Exercise description — Please retype the entries that follow exactly as they are, leaving the images behind.

Page-level text extractions —
════════════════

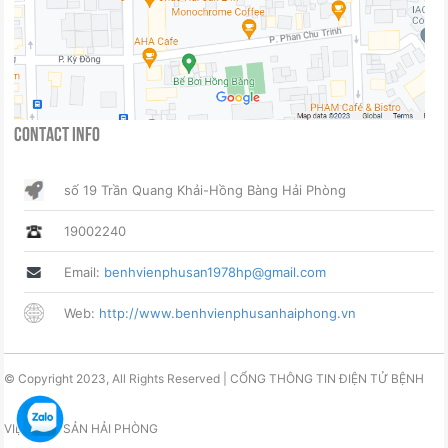
Contact Info
số 19 Trần Quang Khải-Hồng Bàng Hải Phòng
19002240
Email:
benhvienphusan1978hp@gmail.com
Web:
http://www.benhvienphusanhaiphong.vn
© Copyright 2023, All Rights Reserved | CỔNG THÔNG TIN ĐIỆN TỬ BỆNH
VIỆN PHỤ SẢN HẢI PHÒNG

════════════════

Answer to the exercise —
Contact Info
số 19 Trần Quang Khải-Hồng Bàng Hải Phòng
19002240
Email:
benhvienphusan1978hp@gmail.com
Web:
http://www.benhvienphusanhaiphong.vn
© Copyright 2023, All Rights Reserved | CỔNG THÔNG TIN ĐIỆN TỬ BỆNH
VIỆN PHỤ SẢN HẢI PHÒNG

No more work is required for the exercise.